* EXERCISE DIRECTIONS: Where the string "Lake" occurs in a line of the data below, that line should be copied.

* EXERCISE DATA:
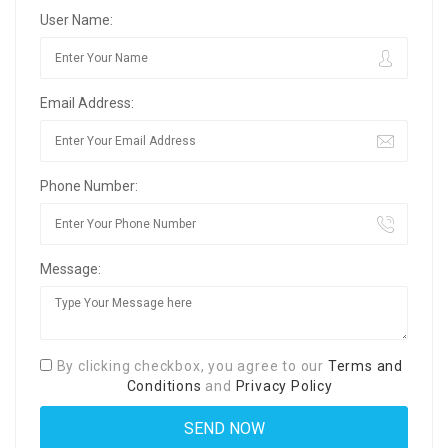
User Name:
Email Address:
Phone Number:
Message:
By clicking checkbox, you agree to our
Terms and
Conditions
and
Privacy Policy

---

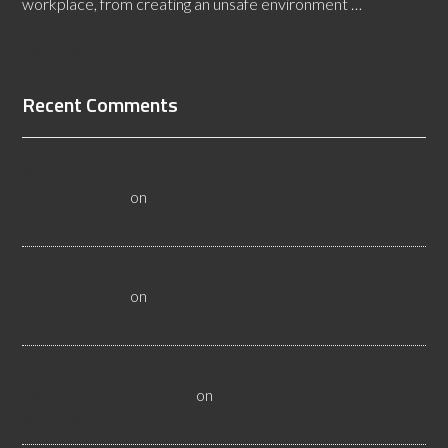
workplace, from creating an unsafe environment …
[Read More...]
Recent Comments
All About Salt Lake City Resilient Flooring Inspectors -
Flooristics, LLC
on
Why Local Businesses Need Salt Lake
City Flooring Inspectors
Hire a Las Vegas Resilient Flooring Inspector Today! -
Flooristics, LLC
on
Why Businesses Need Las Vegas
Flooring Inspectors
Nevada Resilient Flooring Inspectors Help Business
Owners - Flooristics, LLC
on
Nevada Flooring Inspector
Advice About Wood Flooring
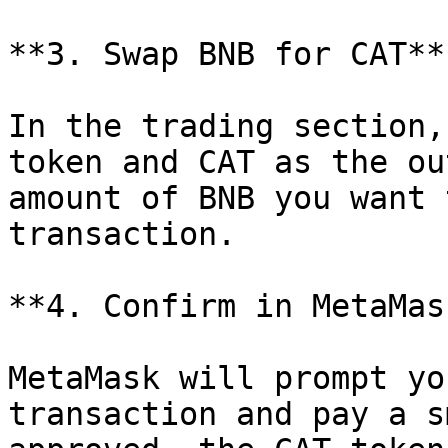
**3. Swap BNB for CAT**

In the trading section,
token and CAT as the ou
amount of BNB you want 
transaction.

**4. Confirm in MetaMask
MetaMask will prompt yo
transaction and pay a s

==

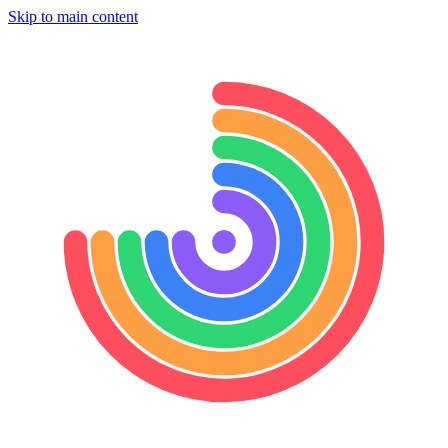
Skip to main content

* ANSWER TO THE EXERCISE:
All About Salt Lake City Resilient Flooring Inspectors -
Why Local Businesses Need Salt Lake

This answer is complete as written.